问题
What I have:
df
Name |Vehicle
Dave |Car
Mark |Bike
Steve|Car
Dave |
Steve|
I want to drop duplicates from the Name column but only if the corresponding value in Vehicle column is null. I know I can use
df.dropduplicates(subset=['Name'])
with either Keep =
either 'First' or 'Last'
but what I am looking for is a way to drop duplicates from Name
column where the corresponding value of Vehicle
column is null
. So basically, keep the Name
if the Vehicle
column is NOT null and drop the rest.

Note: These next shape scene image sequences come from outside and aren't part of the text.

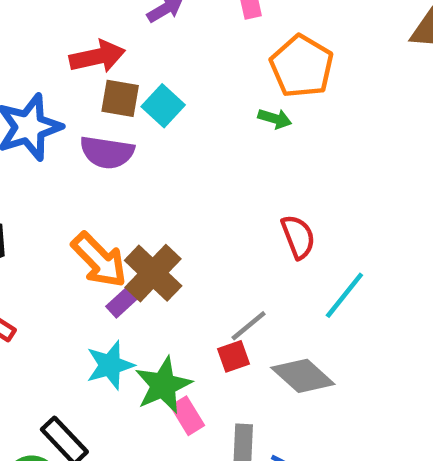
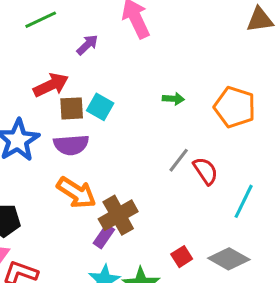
orange pentagon: (302, 66) -> (235, 107), moved
orange arrow: (99, 260) -> (76, 193), moved
brown cross: (153, 273) -> (118, 215), turned 30
gray line: (249, 326) -> (179, 160), moved

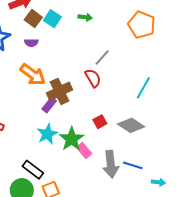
green arrow: (173, 99) -> (85, 17), moved
brown square: (72, 108) -> (33, 19), turned 36
purple semicircle: (71, 145) -> (31, 43), size x0.6
red semicircle: (206, 171) -> (93, 78), moved

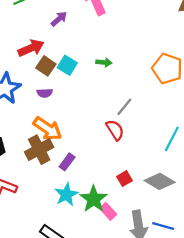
brown cross: (59, 91) -> (39, 150), moved

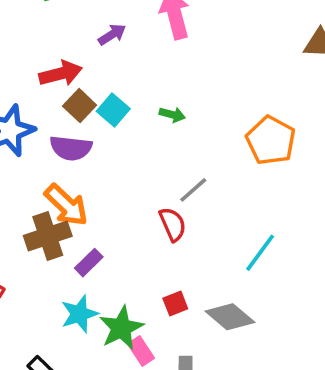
purple semicircle: (45, 93) -> (71, 148), size x1.6

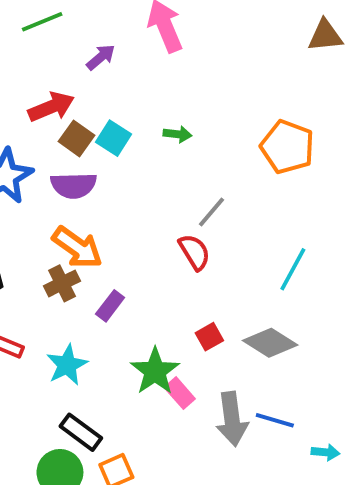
brown cross: (48, 236) -> (62, 283), size x0.7
cyan star: (79, 314) -> (67, 365), moved

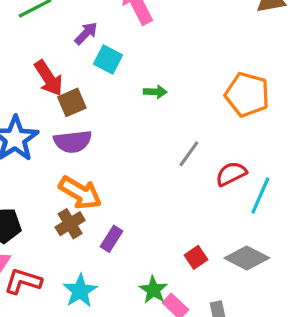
red arrow: (51, 107) -> (49, 78), turned 84
brown square: (77, 138) -> (72, 102), turned 36
cyan square: (113, 138) -> (108, 60), moved
red semicircle: (194, 252) -> (231, 174), moved, turned -80
green star: (155, 371) -> (153, 290), size x0.7

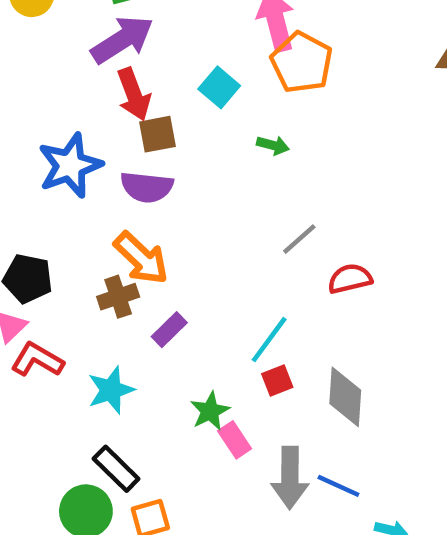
purple arrow: (86, 33) -> (122, 40), moved, size x1.8
orange pentagon: (247, 95) -> (302, 62), moved
cyan line: (260, 196) -> (269, 340), moved
gray diamond: (247, 258) -> (345, 397), turned 54

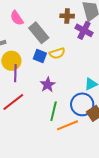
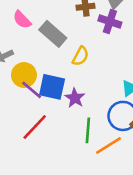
yellow semicircle: (57, 53) -> (80, 56), turned -35
blue square: (40, 56) -> (52, 87), moved, size x1.5
purple line: (15, 73) -> (32, 90), turned -42

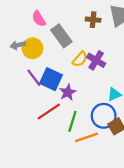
purple cross: (110, 21) -> (96, 60), moved
yellow circle: (24, 75) -> (32, 48), moved
red line: (35, 127) -> (49, 111), moved

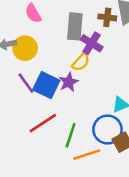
brown cross: (93, 20) -> (107, 17), moved
gray rectangle: (61, 36) -> (75, 26), moved, turned 40
purple cross: (96, 60) -> (92, 43), moved
purple star: (68, 92) -> (69, 82), moved

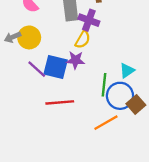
purple star: (69, 82) -> (75, 60), turned -30
red line: (43, 123) -> (60, 102), turned 40
green line: (71, 135) -> (104, 85), moved

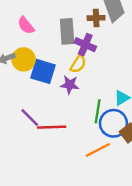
blue square: (56, 67) -> (43, 71), moved
purple line: (37, 69) -> (30, 118), moved

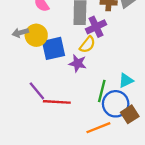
purple cross: (85, 45) -> (96, 27), turned 36
blue square: (43, 71) -> (54, 48), turned -35

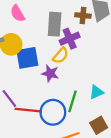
blue circle: (116, 104) -> (53, 112), moved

If a name does not have a duplicate,then keep that row even if the corresponding value in Vehicle
is null.
Many Thanks
回答1:
I think you need chain 2 masks with bitwise AND
(&
) with Series.notna and Series.duplicated:
m1 = df['Vehicle'].notna()
m2 = ~df['Name'].duplicated()
df1 = df[m1 & m2]
print (df1)
Name Vehicle
0 Dave Car
1 Mark Bike
2 Steve Car
If want these operations separately - first remove all NaNs rows and then remove duplicates for avoid testing duplicates in NaN
s rows (if necessary):
df2 = df.dropna(subset=['Vehicle']).drop_duplicates('Name')
print (df2)
Name Vehicle
0 Dave Car
1 Mark Bike
2 Steve Car
回答2:
this will filter out both None
and empty values (IF there are any non-None
or non-empty values that is), keeping just the first encountered value for Vehicle
import pandas as pd
df = pd.DataFrame({"Name": ["Dave", "Mark", "Steve", "Dave", "Steve"], "Vehicle": ["Car", "Bike", "Car", None, ""]})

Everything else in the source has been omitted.